*** Opening of Data supplied ***

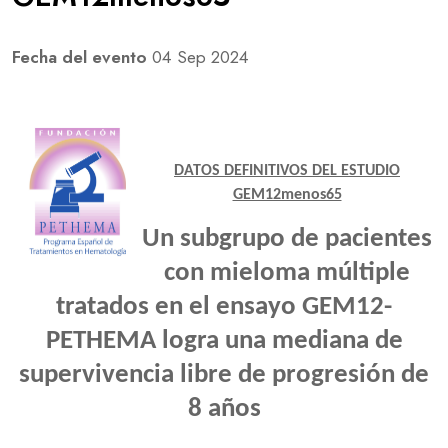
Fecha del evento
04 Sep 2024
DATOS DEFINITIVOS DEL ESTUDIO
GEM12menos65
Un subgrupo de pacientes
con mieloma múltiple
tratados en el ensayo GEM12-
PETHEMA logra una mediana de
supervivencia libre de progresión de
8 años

*** Close of Data supplied ***
*** Opening of Data supplied ***

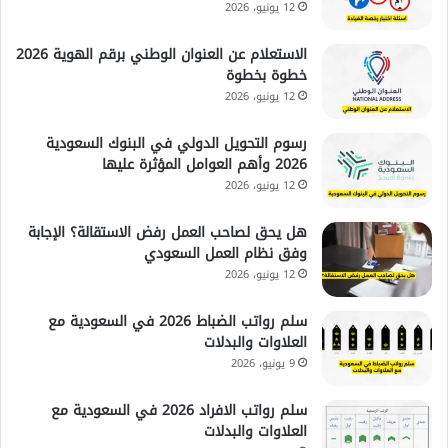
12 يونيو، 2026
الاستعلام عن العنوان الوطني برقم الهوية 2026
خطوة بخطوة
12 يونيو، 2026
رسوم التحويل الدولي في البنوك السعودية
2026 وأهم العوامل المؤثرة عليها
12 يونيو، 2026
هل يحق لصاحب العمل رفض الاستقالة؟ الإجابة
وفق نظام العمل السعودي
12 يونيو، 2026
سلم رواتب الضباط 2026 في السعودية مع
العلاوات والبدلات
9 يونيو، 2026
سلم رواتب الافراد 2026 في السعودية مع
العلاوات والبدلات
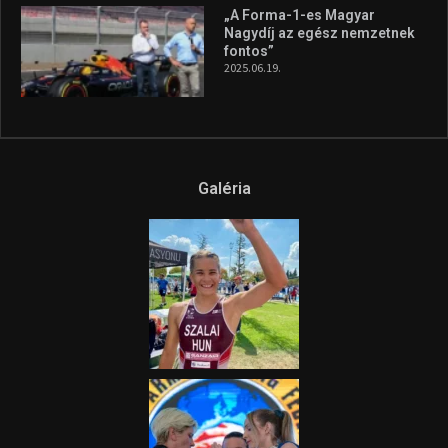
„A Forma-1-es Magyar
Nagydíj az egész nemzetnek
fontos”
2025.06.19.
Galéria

*** Close of Data supplied ***

Required action>
Your answer should be one number: how many lines in the records above include "العمل".

Answer below>
2